Coloco os robôs dentro do grande tema do encontro com o outro porque são capazes de significar o domínio da produção técnica apresentada no formato humano, tocando esse humano em seu íntimo sem que – somente à primeira vista – ele seja ferido em seu íntimo. A palavra “robot” vem da peça R.U.R – Rossum’s Universal Robots – do escritor tcheco Karel Čapek, onde seres artificiais são criados para realizar trabalho físico, sujeitos ao sentimento de cansaço e outras emoções humanas, revelando-se destrutivos quando conseguem aniquilar a raça humana, no epílogo da peça. Porém, um robô como Robbie, de Asimov, servil e fiel, mostra que o ser humano pode depender da tecnologia e nela confiar inclusive seu valor considerado mais precioso, a vida. É também Asimov que prevê o risco da confiança na tecnologia por sua capacidade de superação humana em termos de força e inteligência, quando em 1942 publica as já mencionadas três leis da robótica definidas para proteger a humanidade da ação maléfica desse outro que se aproxima tanto do Eu a ponto de desejar ferir seu semelhante.

3 PERCURSO ENTRE HISTÓRIAS

Antes de oferecer o olhar aproximado das obras determinadas para análise, é relevante encontra-las na linha to tempo. Por serem obras publicadas a partir dos anos 90, período considerado pós-cyberpunk, dedico algumas páginas a relatar brevemente, apoiada em historiadores da FC, seus períodos históricos desde o início do século XIX, apesar de muitos autores considerarem o início do modo FC, como prática, antes. Adam Roberts e Brian Stableford, por exemplo, encontram precursores das obras de FC nos séculos XVII e XVIII, nas histórias de viagens extraordinárias ou as viagens imaginárias de autores como Francis Bacon (1627), Tommaso Campanella (1623), Jonathan Swift (1726), Francis Godwin (1638), John Wilkin (1638), Voltaire (1752), entre outros, embora essas histórias apelassem mais para a fantasia e o sonho do que para as explicações possíveis de que fala Schmidt. Darko Suvin fala da Utopia de Thomas Morus (1516), mesmo não tratando Utopia e FC como necessariamente conectadas ou interdependentes.

Optei pela divisão histórica que segue por me dedicar a um trabalho focado na FC contemporânea, pensando que o período de maior relevância para pensar esse assunto acontece partir do trabalho de Mary Shelley, Frankenstein (1818) e não por desacreditar na existência do modo FC em períodos anteriores.
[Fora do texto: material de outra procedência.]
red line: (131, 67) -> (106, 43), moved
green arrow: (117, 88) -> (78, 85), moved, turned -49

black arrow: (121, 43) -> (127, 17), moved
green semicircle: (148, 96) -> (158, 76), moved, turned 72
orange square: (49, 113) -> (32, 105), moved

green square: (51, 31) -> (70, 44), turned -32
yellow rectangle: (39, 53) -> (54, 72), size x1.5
Como já pontuado, o termo “ficção científica” surgiu em 1926, um século após a obra de Shelley, contudo, aquilo que se pensa como FC a partir dessa denominação de Gernsbeck, com muitas das definições e condicionamentos dados desde então, pode ser aplicado à história do Dr. Frankenstein e a inúmeras outras obras publicadas antes disso. Algumas décadas mais tarde, nasceram Julio Verne e H.G. Wells, importantes autores que ajudaram a definir muito do que se escreveu depois, principalmente por terem dedicado a maior parte de sua obra à ficção especulativa, cada um a seu modo.
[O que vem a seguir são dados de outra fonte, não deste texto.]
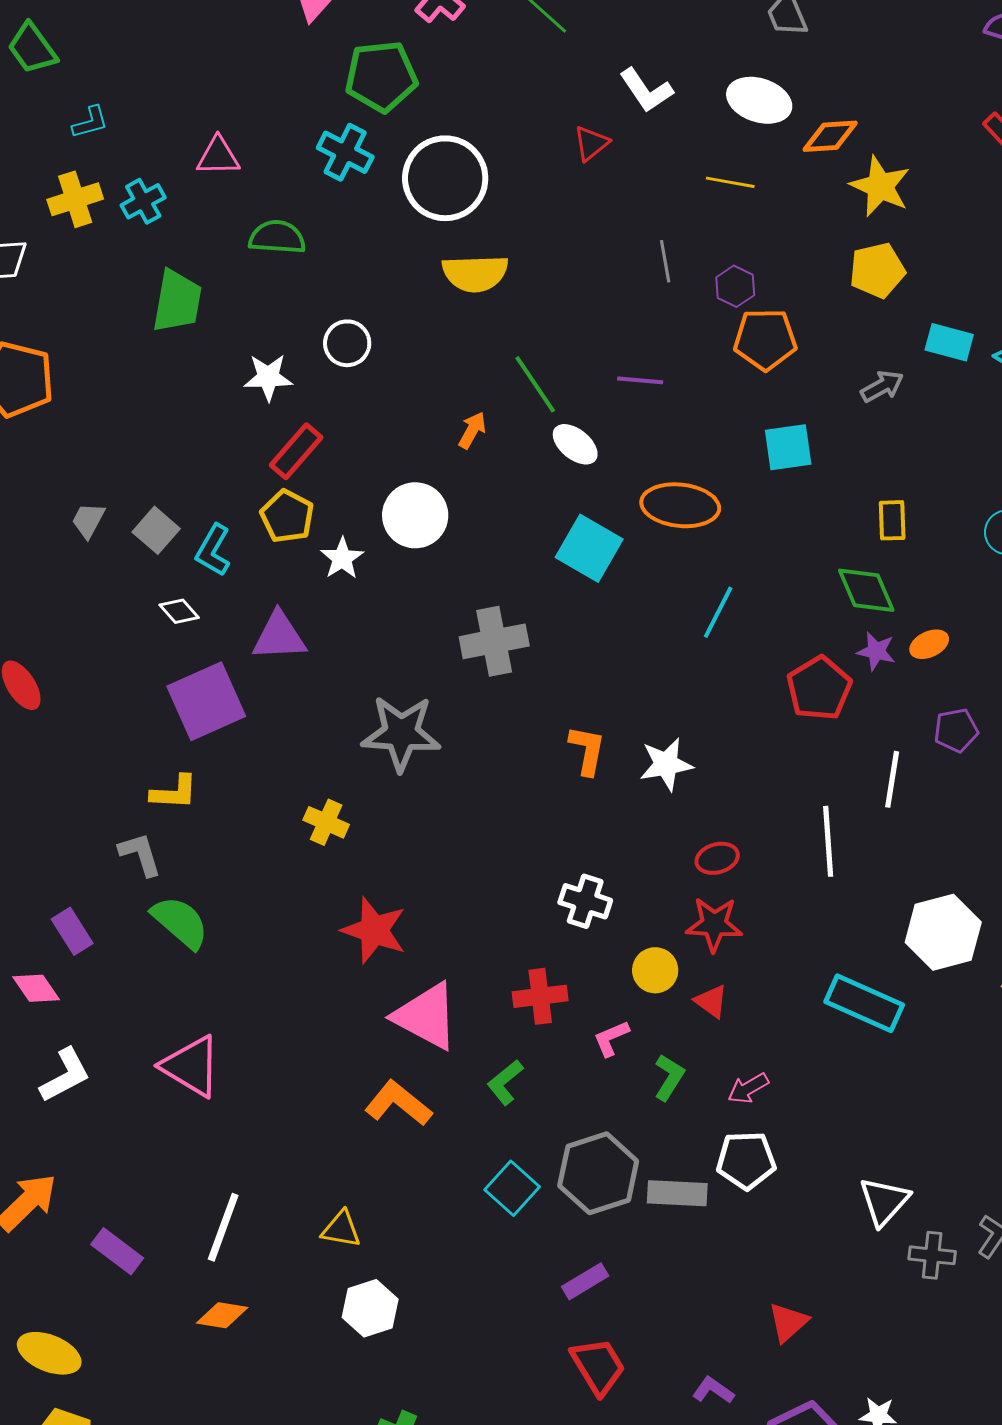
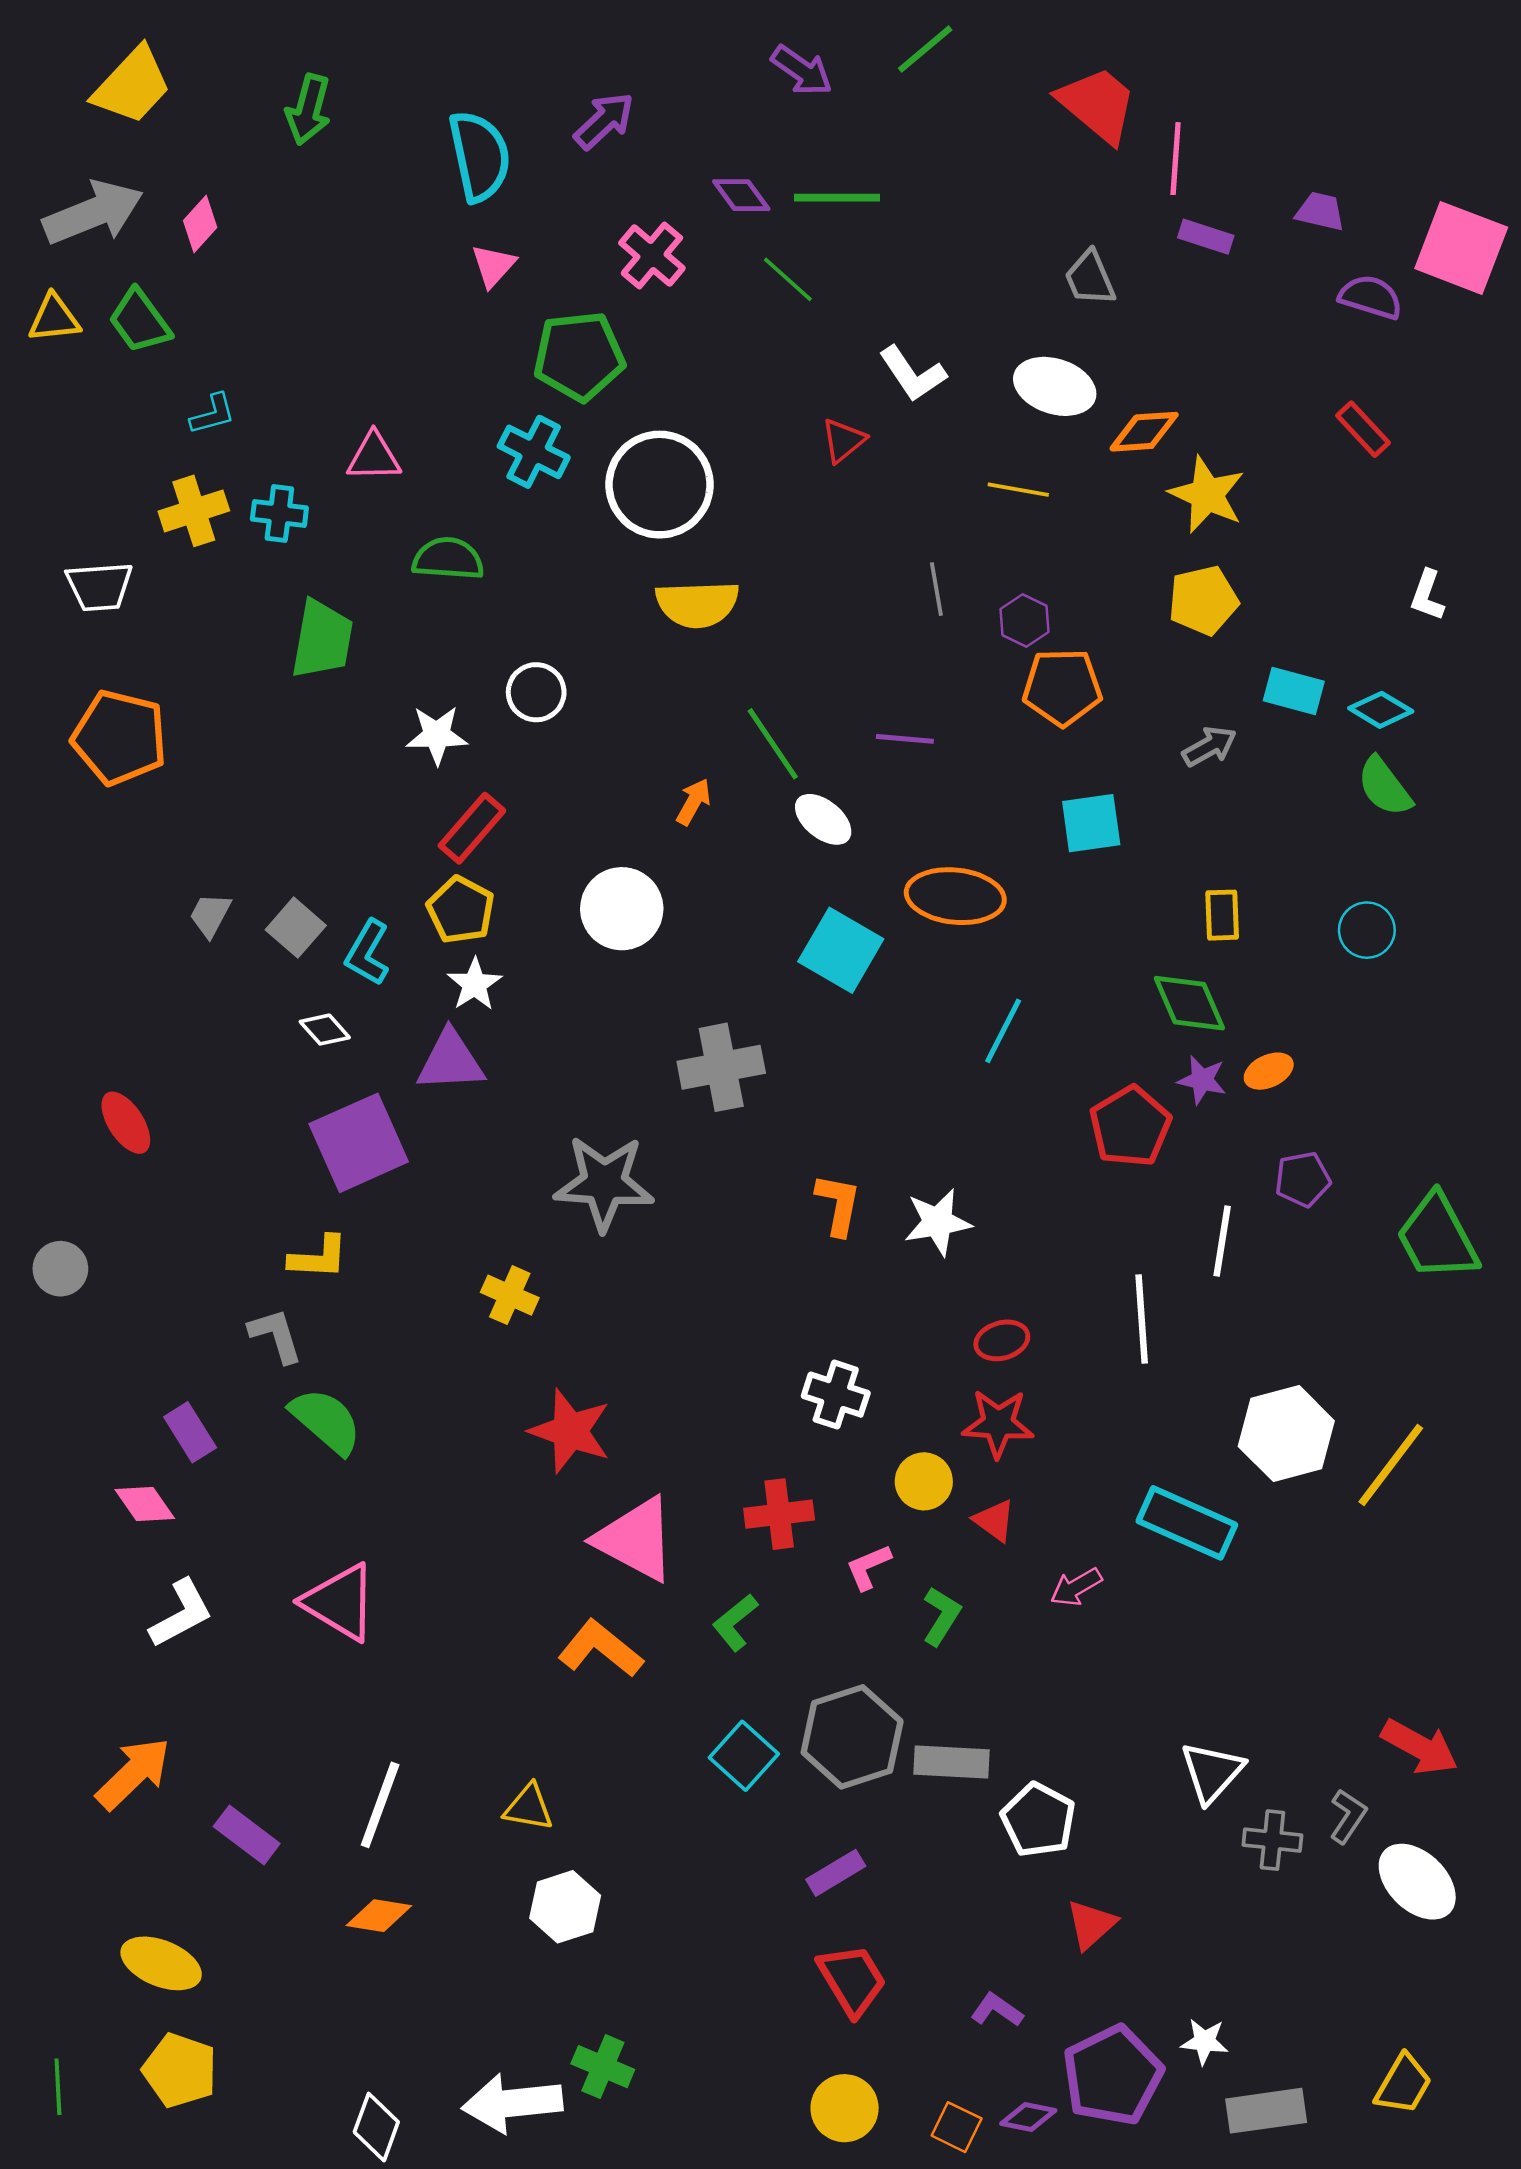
cyan cross: (143, 201) -> (279, 514), turned 36
white star: (342, 558) -> (474, 984), moved
pink arrow: (748, 1088) -> (1076, 1587), moved
white pentagon: (746, 1160) -> (1038, 1820), moved, turned 30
Na necessidade de definir um ponto inicial para a históia, proponho partir da obra de Shelley, seguindo para Verne e H.G. Wells e, a partir de então, entrar no século XX até o presente. Utilizo a divisão histórica de Adam Roberts (2005) e Edward James e Farah Mendelsohn (2011), por encontrar nela os períodos seccionados a critério dos movimentos em cada época, ao contrário de autores que preferem dispor a linha temporal dividida por décadas. E, por fim, o objetivo de apresentar um panorama breve da história da FC até o presente está em relatar alguns dos principais temas e autores que construíram esse modo de pensamento, dando base para a reflexão sobre o que acontece hoje nessa área das artes, especialmente a literatura.